AVAILABLE DATA:
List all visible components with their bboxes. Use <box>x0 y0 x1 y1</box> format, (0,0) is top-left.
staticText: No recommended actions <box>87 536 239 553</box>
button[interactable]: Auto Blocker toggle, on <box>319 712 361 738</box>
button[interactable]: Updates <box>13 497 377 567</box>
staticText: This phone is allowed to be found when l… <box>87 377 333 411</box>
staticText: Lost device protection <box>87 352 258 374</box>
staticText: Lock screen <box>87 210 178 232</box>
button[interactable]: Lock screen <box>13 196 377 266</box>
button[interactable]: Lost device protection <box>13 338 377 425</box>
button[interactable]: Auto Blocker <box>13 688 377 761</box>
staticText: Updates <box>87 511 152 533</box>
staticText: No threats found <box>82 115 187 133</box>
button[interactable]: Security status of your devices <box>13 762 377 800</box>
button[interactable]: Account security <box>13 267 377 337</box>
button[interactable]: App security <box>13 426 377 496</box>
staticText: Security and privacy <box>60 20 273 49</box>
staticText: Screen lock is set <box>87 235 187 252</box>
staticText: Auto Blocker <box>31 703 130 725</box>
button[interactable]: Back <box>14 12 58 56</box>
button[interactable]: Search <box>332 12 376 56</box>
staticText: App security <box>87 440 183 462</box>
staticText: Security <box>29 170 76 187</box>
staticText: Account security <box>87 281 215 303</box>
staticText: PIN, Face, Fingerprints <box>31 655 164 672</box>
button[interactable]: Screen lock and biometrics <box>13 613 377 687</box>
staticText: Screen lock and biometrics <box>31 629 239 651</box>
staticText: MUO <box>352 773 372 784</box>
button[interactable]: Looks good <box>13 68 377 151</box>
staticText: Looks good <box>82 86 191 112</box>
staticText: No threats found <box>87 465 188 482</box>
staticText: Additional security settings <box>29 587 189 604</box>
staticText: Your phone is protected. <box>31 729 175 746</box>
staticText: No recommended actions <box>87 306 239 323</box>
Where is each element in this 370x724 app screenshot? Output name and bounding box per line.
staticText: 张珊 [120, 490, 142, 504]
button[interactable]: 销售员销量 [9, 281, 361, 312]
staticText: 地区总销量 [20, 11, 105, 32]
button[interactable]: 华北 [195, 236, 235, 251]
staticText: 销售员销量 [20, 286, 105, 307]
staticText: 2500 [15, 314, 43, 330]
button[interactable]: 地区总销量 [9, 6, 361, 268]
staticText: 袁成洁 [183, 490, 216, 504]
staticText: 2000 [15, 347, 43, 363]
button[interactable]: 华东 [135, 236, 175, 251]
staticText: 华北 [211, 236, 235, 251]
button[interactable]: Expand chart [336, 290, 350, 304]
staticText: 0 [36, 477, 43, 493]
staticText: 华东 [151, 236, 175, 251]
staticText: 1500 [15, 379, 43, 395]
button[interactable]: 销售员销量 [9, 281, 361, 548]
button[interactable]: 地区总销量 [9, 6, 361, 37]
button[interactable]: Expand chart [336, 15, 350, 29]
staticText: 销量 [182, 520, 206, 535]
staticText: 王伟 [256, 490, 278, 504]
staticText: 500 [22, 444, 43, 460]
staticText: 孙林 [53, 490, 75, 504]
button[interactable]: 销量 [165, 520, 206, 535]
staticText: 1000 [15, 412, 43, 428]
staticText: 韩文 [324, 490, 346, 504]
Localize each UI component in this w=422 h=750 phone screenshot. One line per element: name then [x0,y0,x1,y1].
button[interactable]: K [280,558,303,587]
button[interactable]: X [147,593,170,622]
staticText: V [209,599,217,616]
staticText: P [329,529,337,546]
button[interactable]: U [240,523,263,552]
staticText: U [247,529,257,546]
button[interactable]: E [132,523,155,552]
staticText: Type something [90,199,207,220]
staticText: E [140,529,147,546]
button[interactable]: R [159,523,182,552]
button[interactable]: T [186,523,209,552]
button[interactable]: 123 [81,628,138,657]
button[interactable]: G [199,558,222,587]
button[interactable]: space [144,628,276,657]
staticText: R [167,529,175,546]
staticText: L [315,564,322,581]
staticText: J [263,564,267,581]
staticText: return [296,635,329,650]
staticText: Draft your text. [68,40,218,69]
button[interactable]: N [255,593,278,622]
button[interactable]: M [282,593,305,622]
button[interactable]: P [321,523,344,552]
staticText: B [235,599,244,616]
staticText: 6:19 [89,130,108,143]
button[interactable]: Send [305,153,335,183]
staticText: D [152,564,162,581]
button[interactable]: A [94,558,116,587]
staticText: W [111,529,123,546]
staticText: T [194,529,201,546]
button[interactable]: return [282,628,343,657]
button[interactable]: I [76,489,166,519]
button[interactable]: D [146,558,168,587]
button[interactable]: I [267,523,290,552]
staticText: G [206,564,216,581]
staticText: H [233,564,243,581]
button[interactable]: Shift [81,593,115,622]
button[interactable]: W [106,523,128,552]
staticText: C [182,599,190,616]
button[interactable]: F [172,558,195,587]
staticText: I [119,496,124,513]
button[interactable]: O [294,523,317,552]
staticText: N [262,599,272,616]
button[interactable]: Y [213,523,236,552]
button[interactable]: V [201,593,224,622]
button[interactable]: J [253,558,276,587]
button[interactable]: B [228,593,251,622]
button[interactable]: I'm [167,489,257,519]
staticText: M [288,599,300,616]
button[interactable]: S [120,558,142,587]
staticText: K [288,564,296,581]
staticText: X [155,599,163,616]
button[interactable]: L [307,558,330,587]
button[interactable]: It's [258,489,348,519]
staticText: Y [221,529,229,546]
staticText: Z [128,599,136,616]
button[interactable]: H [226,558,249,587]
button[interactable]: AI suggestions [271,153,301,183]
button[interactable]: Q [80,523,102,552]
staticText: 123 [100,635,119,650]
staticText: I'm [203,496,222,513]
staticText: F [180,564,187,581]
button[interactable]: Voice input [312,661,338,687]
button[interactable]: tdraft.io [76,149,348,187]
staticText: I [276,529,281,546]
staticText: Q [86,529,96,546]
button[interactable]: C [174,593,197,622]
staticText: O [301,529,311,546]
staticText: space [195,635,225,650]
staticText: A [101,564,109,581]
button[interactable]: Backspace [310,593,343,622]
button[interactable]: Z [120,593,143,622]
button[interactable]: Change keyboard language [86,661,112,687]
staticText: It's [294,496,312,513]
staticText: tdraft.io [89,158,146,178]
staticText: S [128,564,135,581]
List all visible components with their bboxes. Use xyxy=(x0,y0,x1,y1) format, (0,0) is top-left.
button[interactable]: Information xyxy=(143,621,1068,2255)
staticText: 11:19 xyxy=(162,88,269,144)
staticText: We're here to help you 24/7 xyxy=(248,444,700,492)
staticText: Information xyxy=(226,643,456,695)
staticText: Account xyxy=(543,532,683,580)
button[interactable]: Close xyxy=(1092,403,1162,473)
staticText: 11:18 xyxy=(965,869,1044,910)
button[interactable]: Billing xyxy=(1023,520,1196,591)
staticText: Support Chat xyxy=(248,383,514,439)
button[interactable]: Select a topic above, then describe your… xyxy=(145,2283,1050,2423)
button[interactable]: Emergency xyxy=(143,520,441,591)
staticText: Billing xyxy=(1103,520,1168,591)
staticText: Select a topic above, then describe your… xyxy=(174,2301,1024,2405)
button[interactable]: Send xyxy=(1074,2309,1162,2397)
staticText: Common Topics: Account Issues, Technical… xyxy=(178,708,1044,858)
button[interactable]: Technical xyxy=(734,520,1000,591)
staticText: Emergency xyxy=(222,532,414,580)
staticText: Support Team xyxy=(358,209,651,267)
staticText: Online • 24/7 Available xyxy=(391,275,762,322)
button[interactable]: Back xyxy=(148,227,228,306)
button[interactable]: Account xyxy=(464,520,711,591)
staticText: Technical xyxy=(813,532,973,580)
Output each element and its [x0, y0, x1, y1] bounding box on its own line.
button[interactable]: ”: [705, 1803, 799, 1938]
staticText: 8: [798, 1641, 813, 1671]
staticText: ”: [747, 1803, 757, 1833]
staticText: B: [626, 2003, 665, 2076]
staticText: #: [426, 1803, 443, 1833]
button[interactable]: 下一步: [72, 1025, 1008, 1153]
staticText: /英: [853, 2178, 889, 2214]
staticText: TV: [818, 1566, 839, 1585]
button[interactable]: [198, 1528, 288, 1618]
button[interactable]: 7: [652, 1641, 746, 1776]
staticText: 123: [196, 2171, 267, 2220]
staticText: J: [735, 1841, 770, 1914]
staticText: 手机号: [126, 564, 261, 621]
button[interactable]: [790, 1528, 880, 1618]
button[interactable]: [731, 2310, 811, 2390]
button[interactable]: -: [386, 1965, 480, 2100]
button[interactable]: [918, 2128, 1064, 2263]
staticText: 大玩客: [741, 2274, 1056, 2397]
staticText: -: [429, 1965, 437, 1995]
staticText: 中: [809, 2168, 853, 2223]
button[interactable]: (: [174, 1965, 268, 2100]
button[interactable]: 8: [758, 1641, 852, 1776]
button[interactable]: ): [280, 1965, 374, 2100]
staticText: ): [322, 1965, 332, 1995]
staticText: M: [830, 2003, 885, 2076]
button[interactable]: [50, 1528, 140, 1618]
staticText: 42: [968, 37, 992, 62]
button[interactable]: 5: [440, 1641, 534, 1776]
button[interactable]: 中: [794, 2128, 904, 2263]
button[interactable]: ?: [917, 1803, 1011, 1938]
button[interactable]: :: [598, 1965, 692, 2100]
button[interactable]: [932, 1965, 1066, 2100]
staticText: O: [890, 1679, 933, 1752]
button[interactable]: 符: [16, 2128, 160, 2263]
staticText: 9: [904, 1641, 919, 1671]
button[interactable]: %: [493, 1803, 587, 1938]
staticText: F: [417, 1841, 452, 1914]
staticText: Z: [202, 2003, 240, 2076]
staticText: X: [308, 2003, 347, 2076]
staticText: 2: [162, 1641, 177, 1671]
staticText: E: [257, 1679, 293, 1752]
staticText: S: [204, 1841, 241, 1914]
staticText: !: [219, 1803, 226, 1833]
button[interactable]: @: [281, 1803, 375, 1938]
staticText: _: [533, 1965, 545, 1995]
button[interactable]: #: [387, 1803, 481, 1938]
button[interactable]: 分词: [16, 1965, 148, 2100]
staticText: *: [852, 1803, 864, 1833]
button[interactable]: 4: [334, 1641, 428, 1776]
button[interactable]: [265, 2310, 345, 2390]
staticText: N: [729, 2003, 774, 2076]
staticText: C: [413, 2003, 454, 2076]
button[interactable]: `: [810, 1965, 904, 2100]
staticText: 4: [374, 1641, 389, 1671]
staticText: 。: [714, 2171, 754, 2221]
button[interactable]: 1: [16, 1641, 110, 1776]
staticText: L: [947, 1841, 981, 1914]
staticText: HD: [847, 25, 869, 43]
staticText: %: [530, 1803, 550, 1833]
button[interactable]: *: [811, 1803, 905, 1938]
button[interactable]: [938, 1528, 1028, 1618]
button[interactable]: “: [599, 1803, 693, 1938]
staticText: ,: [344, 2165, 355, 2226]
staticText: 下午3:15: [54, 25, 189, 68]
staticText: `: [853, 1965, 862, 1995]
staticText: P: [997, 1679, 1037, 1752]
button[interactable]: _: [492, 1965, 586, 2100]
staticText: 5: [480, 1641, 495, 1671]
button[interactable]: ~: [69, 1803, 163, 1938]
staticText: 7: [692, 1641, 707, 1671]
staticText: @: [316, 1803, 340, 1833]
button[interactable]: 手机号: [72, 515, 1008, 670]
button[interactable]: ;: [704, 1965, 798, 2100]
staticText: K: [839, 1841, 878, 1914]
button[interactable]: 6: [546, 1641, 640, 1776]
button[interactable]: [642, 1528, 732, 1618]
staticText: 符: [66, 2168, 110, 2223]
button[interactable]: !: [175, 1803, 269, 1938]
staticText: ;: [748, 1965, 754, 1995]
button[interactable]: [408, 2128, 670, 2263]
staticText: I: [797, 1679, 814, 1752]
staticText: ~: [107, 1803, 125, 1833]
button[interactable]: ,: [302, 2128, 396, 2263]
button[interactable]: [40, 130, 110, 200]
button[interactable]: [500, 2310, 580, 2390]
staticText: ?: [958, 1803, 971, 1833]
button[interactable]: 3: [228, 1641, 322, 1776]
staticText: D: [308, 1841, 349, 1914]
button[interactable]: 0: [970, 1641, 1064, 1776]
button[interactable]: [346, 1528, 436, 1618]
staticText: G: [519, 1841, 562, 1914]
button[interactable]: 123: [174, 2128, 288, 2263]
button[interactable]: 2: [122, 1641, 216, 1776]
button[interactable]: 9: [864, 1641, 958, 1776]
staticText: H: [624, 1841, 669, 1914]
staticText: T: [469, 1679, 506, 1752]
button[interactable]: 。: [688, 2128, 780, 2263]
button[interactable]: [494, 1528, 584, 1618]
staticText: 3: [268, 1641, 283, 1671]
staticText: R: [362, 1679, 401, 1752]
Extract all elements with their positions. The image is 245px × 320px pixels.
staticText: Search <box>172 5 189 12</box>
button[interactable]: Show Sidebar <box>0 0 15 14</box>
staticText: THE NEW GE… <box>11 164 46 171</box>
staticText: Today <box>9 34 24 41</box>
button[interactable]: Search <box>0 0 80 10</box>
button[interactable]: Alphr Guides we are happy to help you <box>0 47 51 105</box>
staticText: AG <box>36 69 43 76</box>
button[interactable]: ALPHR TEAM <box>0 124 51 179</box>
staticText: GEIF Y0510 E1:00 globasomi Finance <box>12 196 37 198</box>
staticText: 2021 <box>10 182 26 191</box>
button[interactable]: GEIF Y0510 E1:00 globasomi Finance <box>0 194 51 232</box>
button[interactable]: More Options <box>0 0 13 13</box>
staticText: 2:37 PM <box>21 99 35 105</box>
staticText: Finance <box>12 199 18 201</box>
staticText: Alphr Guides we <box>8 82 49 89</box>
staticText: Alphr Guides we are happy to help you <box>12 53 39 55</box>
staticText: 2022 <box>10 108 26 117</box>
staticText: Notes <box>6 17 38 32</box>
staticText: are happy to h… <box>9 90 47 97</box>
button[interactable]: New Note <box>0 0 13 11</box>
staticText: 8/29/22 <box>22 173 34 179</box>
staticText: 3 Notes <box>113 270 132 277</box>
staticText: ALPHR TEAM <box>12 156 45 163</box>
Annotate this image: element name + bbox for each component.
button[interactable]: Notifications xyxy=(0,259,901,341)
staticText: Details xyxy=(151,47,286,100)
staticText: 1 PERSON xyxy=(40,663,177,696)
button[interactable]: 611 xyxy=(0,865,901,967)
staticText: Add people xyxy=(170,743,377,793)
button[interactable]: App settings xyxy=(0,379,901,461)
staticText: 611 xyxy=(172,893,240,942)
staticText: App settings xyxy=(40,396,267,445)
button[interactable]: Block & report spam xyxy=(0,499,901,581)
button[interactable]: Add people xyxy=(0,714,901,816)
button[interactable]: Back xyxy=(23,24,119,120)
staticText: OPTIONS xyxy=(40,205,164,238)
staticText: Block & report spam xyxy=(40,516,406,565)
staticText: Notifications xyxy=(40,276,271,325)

YOUR TASK:
Reproduce, exactly and with nothing added, the lines from the one that includes "Extract all elements" through the last line of the material.

COMPLETED TASK:
Extract all elements with their positions. The image is 245px × 320px pixels.
staticText: Search <box>172 5 189 12</box>
button[interactable]: Show Sidebar <box>0 0 15 14</box>
staticText: THE NEW GE… <box>11 164 46 171</box>
staticText: Today <box>9 34 24 41</box>
button[interactable]: Search <box>0 0 80 10</box>
button[interactable]: Alphr Guides we are happy to help you <box>0 47 51 105</box>
staticText: AG <box>36 69 43 76</box>
button[interactable]: ALPHR TEAM <box>0 124 51 179</box>
staticText: GEIF Y0510 E1:00 globasomi Finance <box>12 196 37 198</box>
staticText: 2021 <box>10 182 26 191</box>
button[interactable]: GEIF Y0510 E1:00 globasomi Finance <box>0 194 51 232</box>
button[interactable]: More Options <box>0 0 13 13</box>
staticText: 2:37 PM <box>21 99 35 105</box>
staticText: Finance <box>12 199 18 201</box>
staticText: Alphr Guides we <box>8 82 49 89</box>
staticText: Alphr Guides we are happy to help you <box>12 53 39 55</box>
staticText: 2022 <box>10 108 26 117</box>
staticText: Notes <box>6 17 38 32</box>
staticText: are happy to h… <box>9 90 47 97</box>
button[interactable]: New Note <box>0 0 13 11</box>
staticText: 8/29/22 <box>22 173 34 179</box>
staticText: 3 Notes <box>113 270 132 277</box>
staticText: ALPHR TEAM <box>12 156 45 163</box>
Annotate this image: element name + bbox for each component.
button[interactable]: Notifications xyxy=(0,259,901,341)
staticText: Details xyxy=(151,47,286,100)
staticText: 1 PERSON xyxy=(40,663,177,696)
button[interactable]: 611 xyxy=(0,865,901,967)
staticText: Add people xyxy=(170,743,377,793)
button[interactable]: App settings xyxy=(0,379,901,461)
staticText: 611 xyxy=(172,893,240,942)
staticText: App settings xyxy=(40,396,267,445)
button[interactable]: Block & report spam xyxy=(0,499,901,581)
button[interactable]: Add people xyxy=(0,714,901,816)
button[interactable]: Back xyxy=(23,24,119,120)
staticText: OPTIONS xyxy=(40,205,164,238)
staticText: Block & report spam xyxy=(40,516,406,565)
staticText: Notifications xyxy=(40,276,271,325)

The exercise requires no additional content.